Mat si fermò quando gli venne un’idea. Campi di esploratori. «Intendi uno di quei campi di pattuglia seanchan?»
«Sì» disse Grady. «Adesso che non si può fare affidamento sui passaggi, ci stanno mandando aggiornamenti sulla battaglia lassù.»
«Be’, non restartene seduto con quella faccia da stupido» disse Mat. «Prepara un passaggio! Andiamo, Olver. Abbiamo altro lavoro da fare.»
«Aaaah...» Shaisam si muoveva sul campo di battaglia di Thakan’dar. Così perfetto. Così piacevole. I suoi nemici si stavano uccidendo a vicenda. E lui... lui era diventato grande.
La sua mente era in ogni viticcio di nebbia che scendeva giù per il lato della valle. Le anime dei Trolloc erano... Be’, insoddisfacenti. Tuttavia, il semplice grano, se mangiato in abbondanza, poteva saziare. E Shaisam ne aveva consumate parecchie.
Le sue propaggini si precipitarono giù per il fianco della collina, ammantate dalle nebbie. Trolloc con la pelle butterata, come se fosse bollita. Occhi bianchi e morti. Quasi non aveva più bisogno di loro, dato che le loro anime gli avevano dato forza per ricostruirsi. La sua pazzia era regredita. Parecchio. Be’, non parecchio. Abbastanza.
Camminava al centro del banco di nebbia. Non era ancora rinato, non completamente. Avrebbe dovuto trovare un luogo da infestare, un posto dove la barriera tra i mondi fosse sottile. Lì avrebbe potuto infiltrare la sua essenza nelle pietre stesse e infondere la sua consapevolezza in quel luogo.

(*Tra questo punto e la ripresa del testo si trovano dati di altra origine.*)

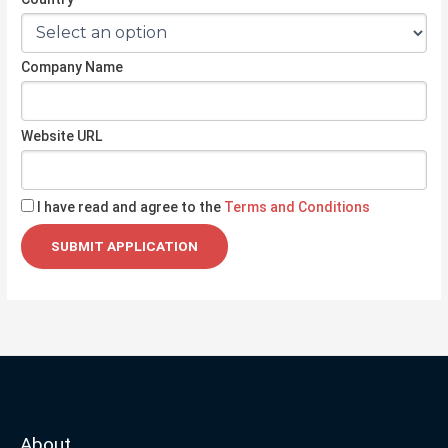
Company Name
Website URL
I have read and agree to the
Terms and Conditions
About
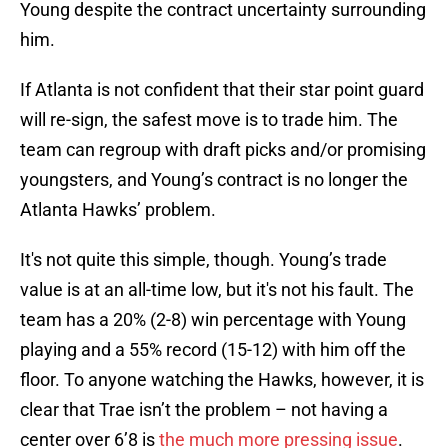
Young despite the contract uncertainty surrounding
him.
If Atlanta is not confident that their star point guard
will re-sign, the safest move is to trade him. The
team can regroup with draft picks and/or promising
youngsters, and Young’s contract is no longer the
Atlanta Hawks’ problem.
It's not quite this simple, though. Young’s trade
value is at an all-time low, but it's not his fault. The
team has a 20% (2-8) win percentage with Young
playing and a 55% record (15-12) with him off the
floor. To anyone watching the Hawks, however, it is
clear that Trae isn’t the problem – not having a
center over 6’8 is
the much more pressing issue
.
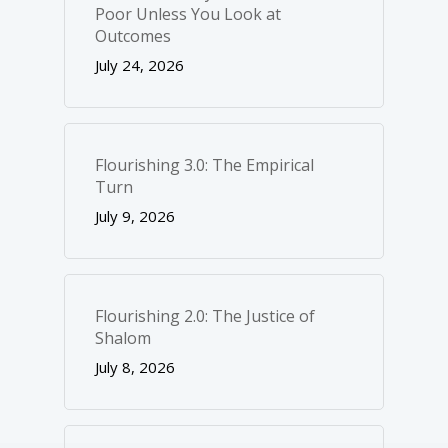
Poor Unless You Look at
Outcomes
July 24, 2026
Flourishing 3.0: The Empirical
Turn
July 9, 2026
Flourishing 2.0: The Justice of
Shalom
July 8, 2026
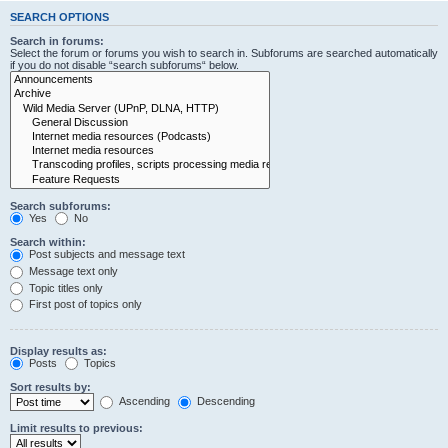
SEARCH OPTIONS
Search in forums:
Select the forum or forums you wish to search in. Subforums are searched automatically
if you do not disable “search subforums“ below.
Search subforums:
Yes
No
Search within:
Post subjects and message text
Message text only
Topic titles only
First post of topics only
Display results as:
Posts
Topics
Sort results by:
Ascending
Descending
Limit results to previous:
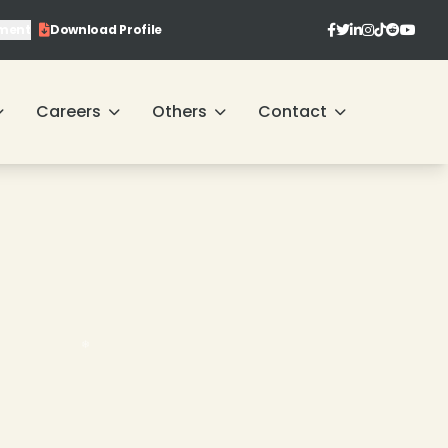
ment
Download Profile
❄
Careers
Others
Contact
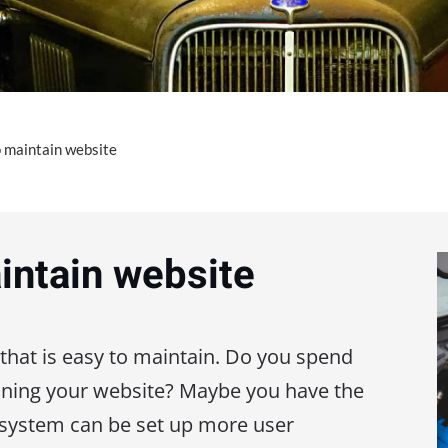
o maintain website
intain website
 that is easy to maintain. Do you spend
ning your website? Maybe you have the
system can be set up more user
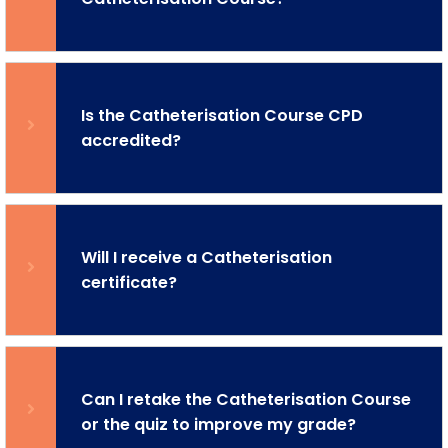
Is the Catheterisation Course CPD
accredited?
Will I receive a Catheterisation
certificate?
Can I retake the Catheterisation Course
or the quiz to improve my grade?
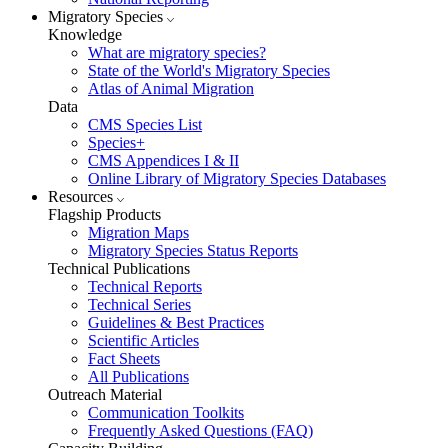
Migratory Species
Knowledge
What are migratory species?
State of the World's Migratory Species
Atlas of Animal Migration
Data
CMS Species List
Species+
CMS Appendices I & II
Online Library of Migratory Species Databases
Resources
Flagship Products
Migration Maps
Migratory Species Status Reports
Technical Publications
Technical Reports
Technical Series
Guidelines & Best Practices
Scientific Articles
Fact Sheets
All Publications
Outreach Material
Communication Toolkits
Frequently Asked Questions (FAQ)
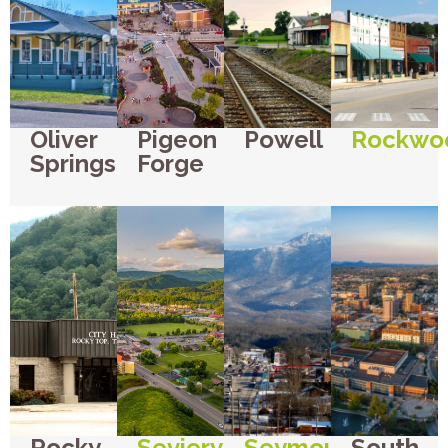
Oliver
Pigeon
Powell
Rockwo
Springs
Forge
Rocky
Sevierville
Seymour
South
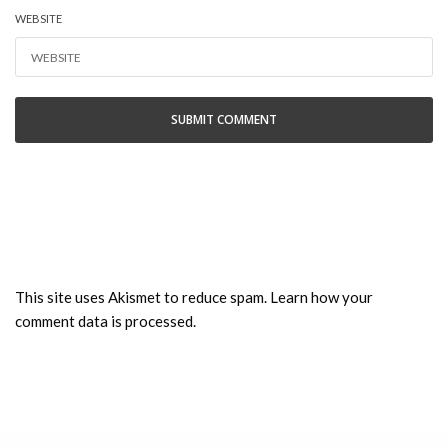
WEBSITE
This site uses Akismet to reduce spam.
Learn how your
comment data is processed.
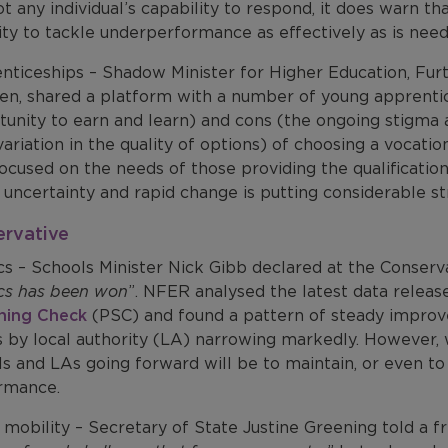
t any individual’s capability to respond, it does warn th
ty to tackle underperformance as effectively as is need
nticeships – Shadow Minister for Higher Education, Furt
en, shared a platform with a number of young apprentic
unity to earn and learn) and cons (the ongoing stigma ar
ariation in the quality of options) of choosing a vocati
ocused on the needs of those providing the qualification
 uncertainty and rapid change is putting considerable s
ervative
cs – Schools Minister Nick Gibb declared at the Conserv
cs has been won
”. NFER analysed the latest data rele
ning Check
(PSC) and found a pattern of steady improve
s by local authority (LA) narrowing markedly. However, 
s and LAs going forward will be to maintain, or even to 
rmance.
 mobility – Secretary of State Justine Greening told a fri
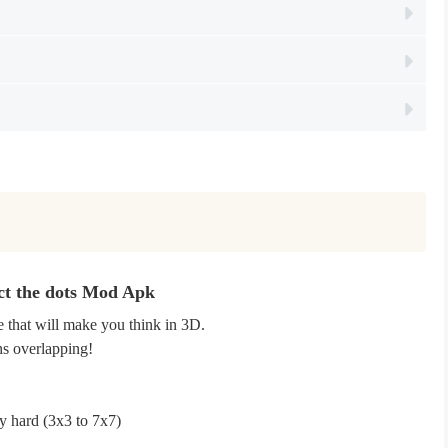
ct the dots Mod Apk
 that will make you think in 3D.
hs overlapping!
y hard (3x3 to 7x7)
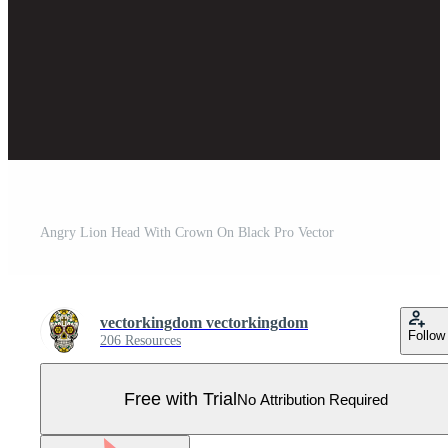
Angry Lion Head With Crown On Black Pro Vector
vectorkingdom vectorkingdom
Follow
206 Resources
Free with Trial
No Attribution Required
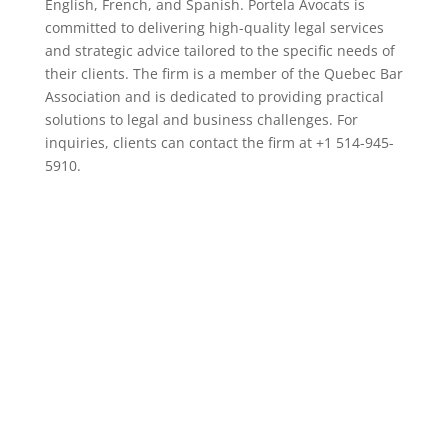
English, French, and Spanish. Portela Avocats is
committed to delivering high-quality legal services
and strategic advice tailored to the specific needs of
their clients. The firm is a member of the Quebec Bar
Association and is dedicated to providing practical
solutions to legal and business challenges. For
inquiries, clients can contact the firm at +1 514-945-
5910.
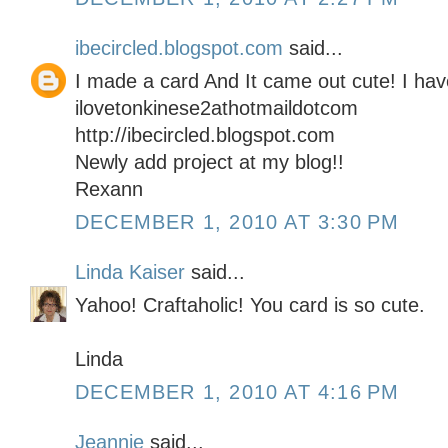
ibecircled.blogspot.com
said...
I made a card And It came out cute! I hav
ilovetonkinese2athotmaildotcom
http://ibecircled.blogspot.com
Newly add project at my blog!!
Rexann
DECEMBER 1, 2010 AT 3:30 PM
Linda Kaiser
said...
Yahoo! Craftaholic! You card is so cute.
Linda
DECEMBER 1, 2010 AT 4:16 PM
Jeannie
said...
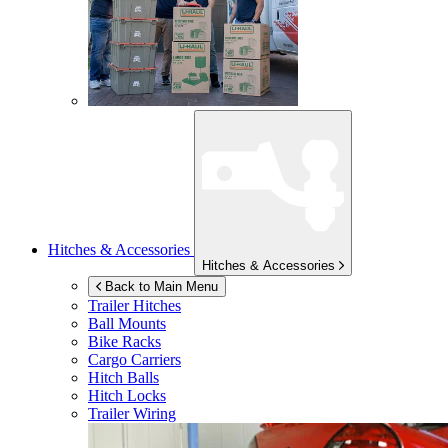
Hitches & Accessories
Hitches & Accessories
Back to Main Menu
Trailer Hitches
Ball Mounts
Bike Racks
Cargo Carriers
Hitch Balls
Hitch Locks
Trailer Wiring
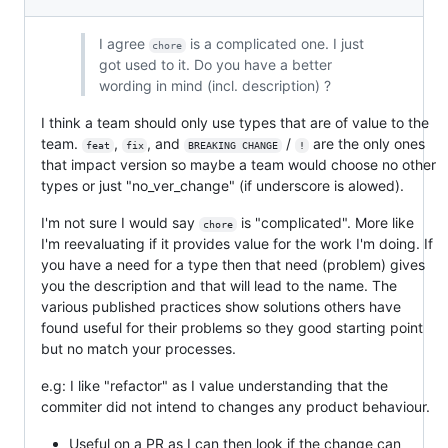
I agree
is a complicated one. I just
chore
got used to it. Do you have a better
wording in mind (incl. description) ?
I think a team should only use types that are of value to the
team.
,
, and
/
are the only ones
feat
fix
BREAKING CHANGE
!
that impact version so maybe a team would choose no other
types or just "no_ver_change" (if underscore is alowed).
I'm not sure I would say
is "complicated". More like
chore
I'm reevaluating if it provides value for the work I'm doing. If
you have a need for a type then that need (problem) gives
you the description and that will lead to the name. The
various published practices show solutions others have
found useful for their problems so they good starting point
but no match your processes.
e.g: I like "refactor" as I value understanding that the
commiter did not intend to changes any product behaviour.
Useful on a PR as I can then look if the change can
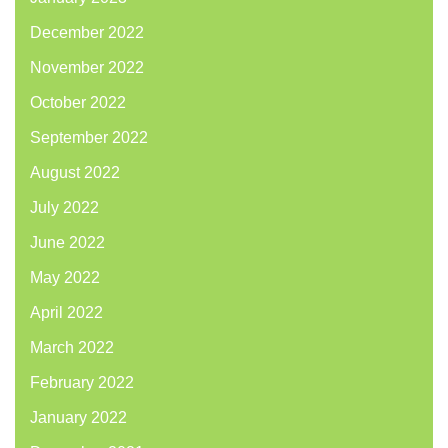
December 2022
November 2022
October 2022
September 2022
August 2022
July 2022
June 2022
May 2022
April 2022
March 2022
February 2022
January 2022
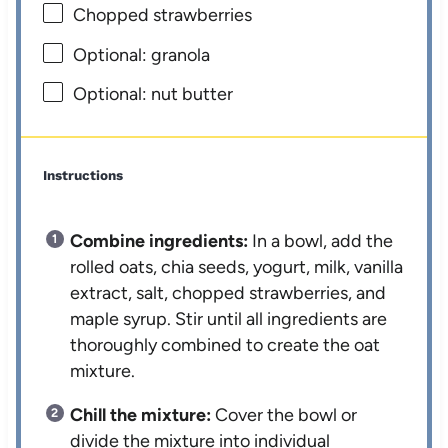
Chopped strawberries
Optional: granola
Optional: nut butter
Instructions
Combine ingredients:
In a bowl, add the
rolled oats, chia seeds, yogurt, milk, vanilla
extract, salt, chopped strawberries, and
maple syrup. Stir until all ingredients are
thoroughly combined to create the oat
mixture.
Chill the mixture:
Cover the bowl or
divide the mixture into individual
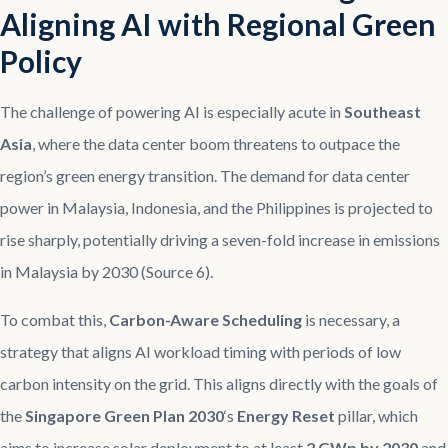
Aligning AI with Regional Green
Policy
The challenge of powering AI is especially acute in
Southeast
Asia
, where the data center boom threatens to outpace the
region’s green energy transition. The demand for data center
power in Malaysia, Indonesia, and the Philippines is projected to
rise sharply, potentially driving a seven-fold increase in emissions
in Malaysia by 2030 (Source 6).
To combat this,
Carbon-Aware Scheduling
is necessary, a
strategy that aligns AI workload timing with periods of low
carbon intensity on the grid. This aligns directly with the goals of
the
Singapore Green Plan 2030
‘s
Energy Reset
pillar, which
aims to increase solar deployment to at least
2 GWp by 2030
and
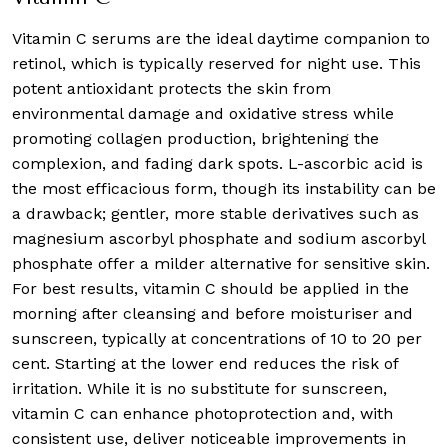
Vitamin C serums are the ideal daytime companion to
retinol, which is typically reserved for night use. This
potent antioxidant protects the skin from
environmental damage and oxidative stress while
promoting collagen production, brightening the
complexion, and fading dark spots. L-ascorbic acid is
the most efficacious form, though its instability can be
a drawback; gentler, more stable derivatives such as
magnesium ascorbyl phosphate and sodium ascorbyl
phosphate offer a milder alternative for sensitive skin.
For best results, vitamin C should be applied in the
morning after cleansing and before moisturiser and
sunscreen, typically at concentrations of 10 to 20 per
cent. Starting at the lower end reduces the risk of
irritation. While it is no substitute for sunscreen,
vitamin C can enhance photoprotection and, with
consistent use, deliver noticeable improvements in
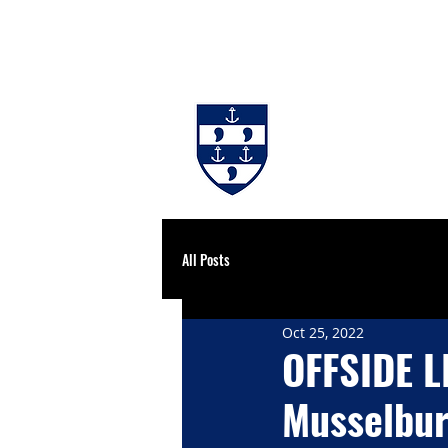
#BackingBurgh
NEWS
THE 
All Posts
Oct 25, 2022
OFFSIDE L
Musselbur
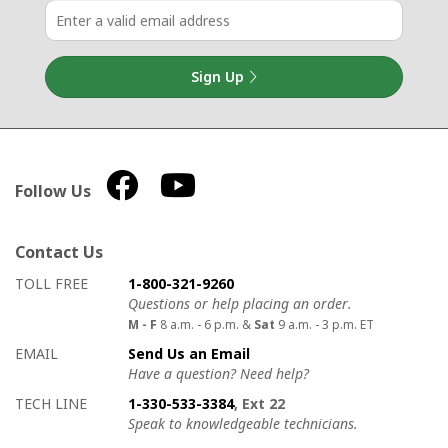
Sign Up
Follow Us
Contact Us
How to contact us
Details on ways to contact us
TOLL FREE
1-800-321-9260
Questions or help placing an order.
M - F
8 a.m. - 6 p.m. &
Sat
9 a.m. - 3 p.m. ET
EMAIL
Send Us an Email
Have a question? Need help?
TECH LINE
1-330-533-3384
, Ext 22
Speak to knowledgeable technicians.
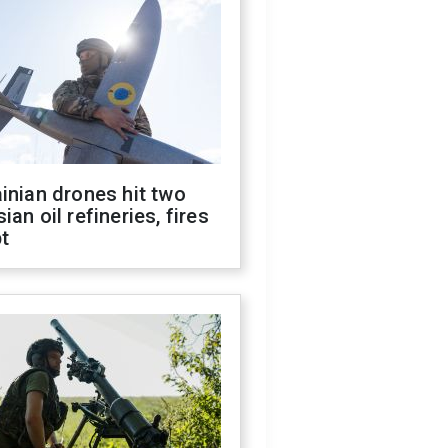
inian drones hit two
ian oil refineries, fires
t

Il processo avrebbe richiesto anni, ma una volta avvenuto, sarebbe diventato più difficile da uccidere.
In questo momento, Shaisam era fragile. Questa forma mortale che camminava al centro della sua mente... Lui era vincolato a essa. Fain, era stato. Padan Fain.
Tuttavia era vasto. Queste anime avevano creato molta nebbia, ed essa — a sua volta — trovava altri di cui nutrirsi. Davanti a lui degli uomini combattevano la Progenie dell’Ombra. Tutto gli avrebbe dato forza.
Le sue propaggini si precipitarono sul campo di battaglia ed entrambi gli schieramenti presero immediatamente a combatterle. Shaisam fremette di gioia. Loro non vedevano. Non capivano. Le propaggini non erano lì per combattere.
Erano lì per distrarre.
Mentre la battaglia procedeva, trascinò la sua essenza in viticci di nebbia, poi iniziò a usarli per infilzare i corpi di uomini e Trolloc in lotta. Prese Myrddraal. Li convertì. Li usò.
Presto questo intero esercito sarebbe stato suo.